---- INFORMATION PROVIDED

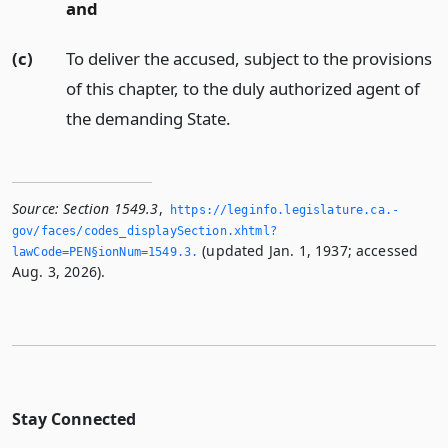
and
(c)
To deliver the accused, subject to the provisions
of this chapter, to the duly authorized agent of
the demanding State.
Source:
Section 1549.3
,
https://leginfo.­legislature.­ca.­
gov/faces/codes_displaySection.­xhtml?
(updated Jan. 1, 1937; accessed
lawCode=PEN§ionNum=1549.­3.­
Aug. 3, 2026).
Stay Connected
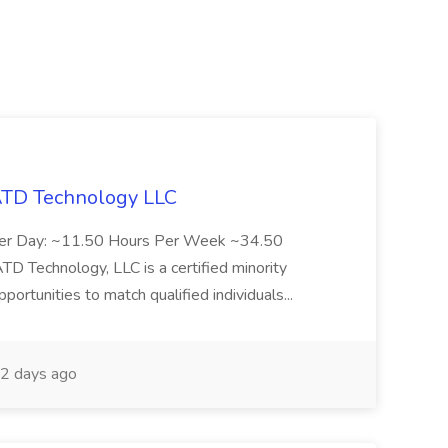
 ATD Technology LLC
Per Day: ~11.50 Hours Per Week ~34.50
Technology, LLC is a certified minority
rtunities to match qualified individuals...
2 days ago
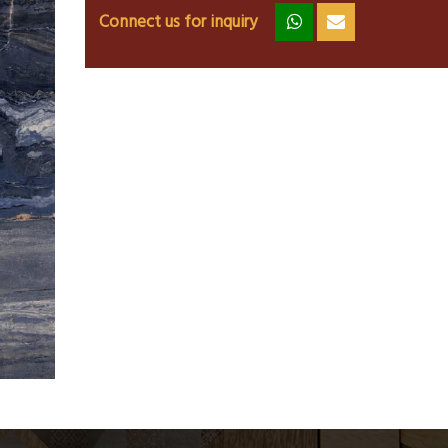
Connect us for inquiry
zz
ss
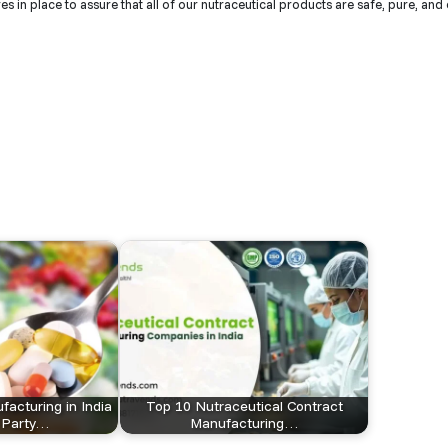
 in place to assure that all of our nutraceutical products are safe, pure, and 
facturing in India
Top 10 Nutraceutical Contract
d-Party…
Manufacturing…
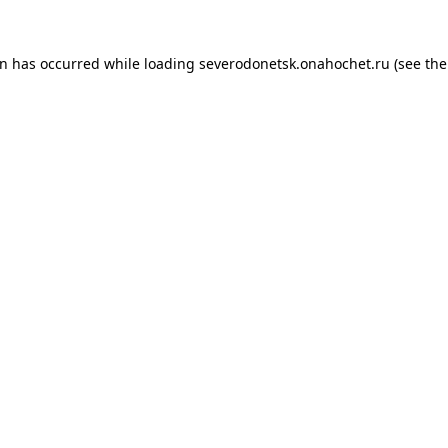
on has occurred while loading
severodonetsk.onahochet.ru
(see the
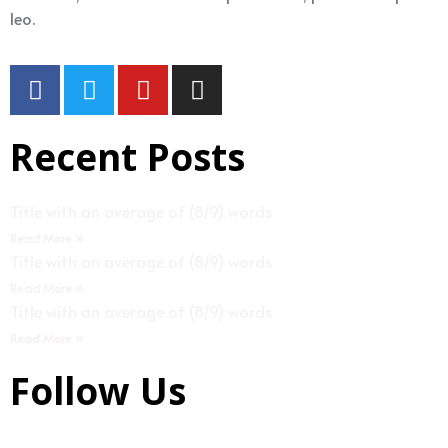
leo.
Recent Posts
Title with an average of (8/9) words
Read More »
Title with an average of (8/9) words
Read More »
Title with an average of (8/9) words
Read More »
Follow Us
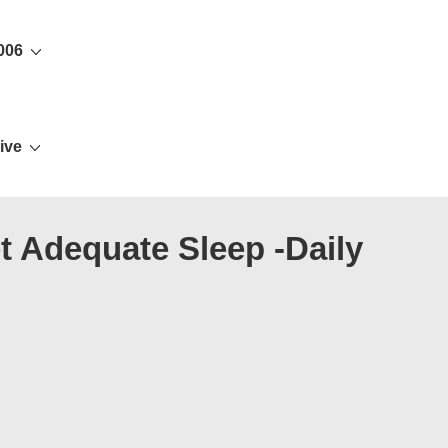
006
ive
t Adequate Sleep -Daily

--------

**ASSIGNMENT:**
The required output is the span of lines from the line with "Recent Posts" through the final line of the listing above, reproduced exactly, minus the pictures.

**WRITTEN SOLUTION:**
Recent Posts
Title with an average of (8/9) words
Read More »
Title with an average of (8/9) words
Read More »
Title with an average of (8/9) words
Read More »
Follow Us
006
ive
t Adequate Sleep -Daily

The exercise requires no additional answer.